Les Kings of Convenience viendront pimenter quelque peu leur mixture en publiant quelques mois plus tard un remarquable album de remixes des titres de ce disque intitulé Versus, venant apporter un éclairage nouveau sur leur musique et afficher des influences moins évidentes. Loin d’être de simples admirateurs dévots des mélodies folk et de la vulgate acoustique, le groupe laissait se dérégler ses belles mécaniques un peu sages par des ajouts électroniques apportant à l’ensemble une respiration nouvelle. Erlend Oye ne cessera par la suite de prospecter dans le monde de la musique électronique, se fendant notamment d’un album électro en 2003 sur le label Astralwerks, Unrest. En 2004, le groupe sortira un nouvel album, Riot on an empty street mais j’avoue ne pas l’avoir écouté. Après plusieurs années de séparation, Kings of Convenience a fait paraître l’an dernier le très bon Declaration of dependence dont il sera question dans ces pages incessamment.
PS: j’ai eu l’occasion de voir le groupe en concert à Strasbourg en 2001, outre la beauté de la prestation, j’avais surtout pris un vrai coup de vieux, voyant pour la première fois des musiciens ostensiblement plus jeunes que moi, déjà filant dans l’âge adulte alors qu’eux y entraient du bout des orteils.

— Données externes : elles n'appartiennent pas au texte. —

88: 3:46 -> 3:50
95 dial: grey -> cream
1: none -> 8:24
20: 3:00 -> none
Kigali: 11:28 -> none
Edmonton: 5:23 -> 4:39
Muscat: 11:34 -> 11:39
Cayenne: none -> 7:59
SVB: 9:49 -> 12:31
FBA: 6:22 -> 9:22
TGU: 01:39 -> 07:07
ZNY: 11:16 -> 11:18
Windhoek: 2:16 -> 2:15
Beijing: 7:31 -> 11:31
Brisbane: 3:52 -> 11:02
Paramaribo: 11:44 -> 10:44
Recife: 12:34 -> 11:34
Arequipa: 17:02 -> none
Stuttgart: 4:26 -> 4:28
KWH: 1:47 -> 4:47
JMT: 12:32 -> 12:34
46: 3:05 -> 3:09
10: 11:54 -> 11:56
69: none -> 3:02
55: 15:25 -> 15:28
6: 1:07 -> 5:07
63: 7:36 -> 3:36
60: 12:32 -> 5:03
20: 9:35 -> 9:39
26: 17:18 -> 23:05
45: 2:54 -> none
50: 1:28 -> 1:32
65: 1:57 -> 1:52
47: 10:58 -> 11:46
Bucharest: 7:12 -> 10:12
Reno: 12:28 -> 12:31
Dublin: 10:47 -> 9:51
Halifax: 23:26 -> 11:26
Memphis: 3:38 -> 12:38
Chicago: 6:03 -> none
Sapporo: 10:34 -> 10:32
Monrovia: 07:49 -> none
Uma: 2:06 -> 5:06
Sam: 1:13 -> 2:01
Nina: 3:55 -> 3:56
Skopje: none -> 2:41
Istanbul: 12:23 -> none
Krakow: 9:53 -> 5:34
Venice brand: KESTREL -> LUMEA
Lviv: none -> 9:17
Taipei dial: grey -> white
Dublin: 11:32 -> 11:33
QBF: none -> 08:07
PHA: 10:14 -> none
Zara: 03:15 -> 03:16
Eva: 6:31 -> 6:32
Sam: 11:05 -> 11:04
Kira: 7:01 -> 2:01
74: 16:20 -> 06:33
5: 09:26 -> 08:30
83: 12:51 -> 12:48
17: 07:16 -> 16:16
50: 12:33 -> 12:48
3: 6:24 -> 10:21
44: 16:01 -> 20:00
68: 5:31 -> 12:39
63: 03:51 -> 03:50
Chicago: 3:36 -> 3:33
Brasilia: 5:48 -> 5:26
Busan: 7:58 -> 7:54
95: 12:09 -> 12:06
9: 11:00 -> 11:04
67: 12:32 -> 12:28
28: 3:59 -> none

A voir ci-dessous une interprétation live du sublime Winning a battle, losing the war:
4 réponses
[…] « Dans la douceur des fjords […]
[…] ne recommandera jamais assez le folk scandinave des deux garçons de Kings of Convenience, dont ce premier album nous avait fortement séduit à l’époque. Parallel lines est de ces chansons contre […]
[…] Kings of Convenience I don’t know what I can save you from [2001, sur l’album Quiet is the new loud] […]
[…] Suédois d’être rattaché à une sorte de mouvement néo-folk scandinave, dans la foulée du premier album fondateur des Kings of Convenience et aux côtés d’un Thomas Dybdahl par exemple. Si une indéniable proximité – […]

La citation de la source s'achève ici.